▶ [Exercise requirements]:
After removing every image, reproduce the data exactly as it appears.

▶ [Available data]:

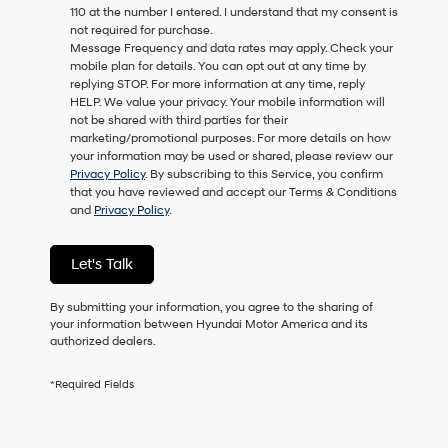
110 at the number I entered. I understand that my consent is
as
not required for purchase.
a
Message Frequency and data rates may apply. Check your
condition
mobile plan for details. You can opt out at any time by
of
replying STOP. For more information at any time, reply
purchase
HELP. We value your privacy. Your mobile information will
or
not be shared with third parties for their
to
marketing/promotional purposes. For more details on how
receive
your information may be used or shared, please review our
any
Privacy Policy
. By subscribing to this Service, you confirm
services.
that you have reviewed and accept our Terms & Conditions
By
and
Privacy Policy
.
checking
this
box,
Let's Talk
I
agree
Hyundai,
By submitting your information, you agree to the sharing of
Hyundai
your information between Hyundai Motor America and its
dealers
authorized dealers.
and/or
their
*Required Fields
vendors
may
use
the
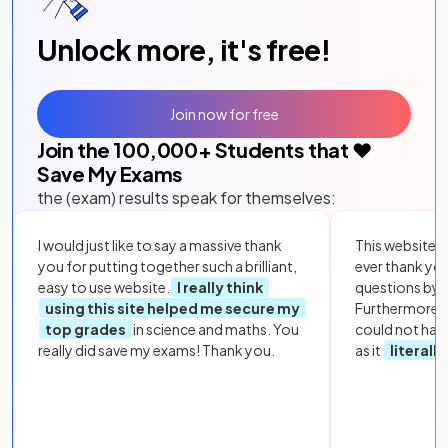
Unlock more, it's free!
Join now for free
Join the
100,000
+ Students that ❤️
Save My Exams
the (exam) results speak for themselves:
I would just like to say a massive thank
This website i
you for putting together such a brilliant,
ever thank yo
easy to use website.
I really think
questions by to
using this site helped me secure my
Furthermore, 
top grades
in science and maths. You
could not hav
really did save my exams! Thank you.
as it
literall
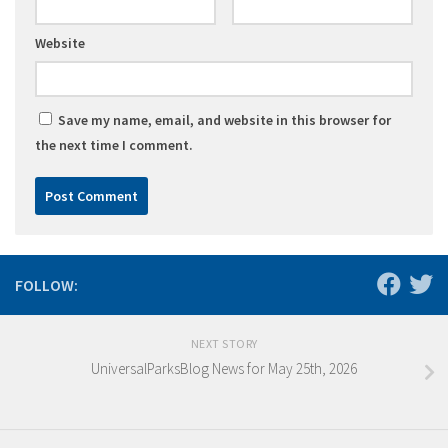
Website
Save my name, email, and website in this browser for
the next time I comment.
FOLLOW:
NEXT STORY
UniversalParksBlog News for May 25th, 2026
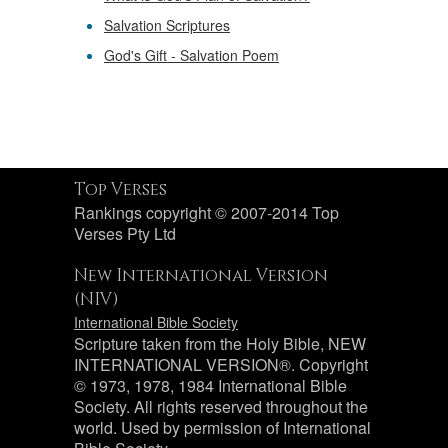
Salvation Scriptures
God's Gift - Salvation Poem
Top Verses
Rankings copyright © 2007-2014 Top
Verses Pty Ltd
New International Version
(NIV)
International Bible Society
Scripture taken from the Holy Bible, NEW
INTERNATIONAL VERSION®. Copyright
© 1973, 1978, 1984 International Bible
Society. All rights reserved throughout the
world. Used by permission of International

▶ [Written answer]:
110 at the number I entered. I understand that my consent is
as
not required for purchase.
a
Message Frequency and data rates may apply. Check your
condition
mobile plan for details. You can opt out at any time by
of
replying STOP. For more information at any time, reply
purchase
HELP. We value your privacy. Your mobile information will
or
not be shared with third parties for their
to
marketing/promotional purposes. For more details on how
receive
your information may be used or shared, please review our
any
Privacy Policy
. By subscribing to this Service, you confirm
services.
that you have reviewed and accept our Terms & Conditions
By
and
Privacy Policy
.
checking
this
box,
Let's Talk
I
agree
Hyundai,
By submitting your information, you agree to the sharing of
Hyundai
your information between Hyundai Motor America and its
dealers
authorized dealers.
and/or
their
*Required Fields
vendors
may
use
the
Unlock more, it's free!
Join now for free
Join the
100,000
+ Students that ❤️
Save My Exams
the (exam) results speak for themselves:
I would just like to say a massive thank
This website i
you for putting together such a brilliant,
ever thank yo
easy to use website.
I really think
questions by to
using this site helped me secure my
Furthermore, 
top grades
in science and maths. You
could not hav
really did save my exams! Thank you.
as it
literall
Website
Save my name, email, and website in this browser for
the next time I comment.
FOLLOW:
NEXT STORY
UniversalParksBlog News for May 25th, 2026
Salvation Scriptures
God's Gift - Salvation Poem
Top Verses
Rankings copyright © 2007-2014 Top
Verses Pty Ltd
New International Version
(NIV)
International Bible Society
Scripture taken from the Holy Bible, NEW
INTERNATIONAL VERSION®. Copyright
© 1973, 1978, 1984 International Bible
Society. All rights reserved throughout the
world. Used by permission of International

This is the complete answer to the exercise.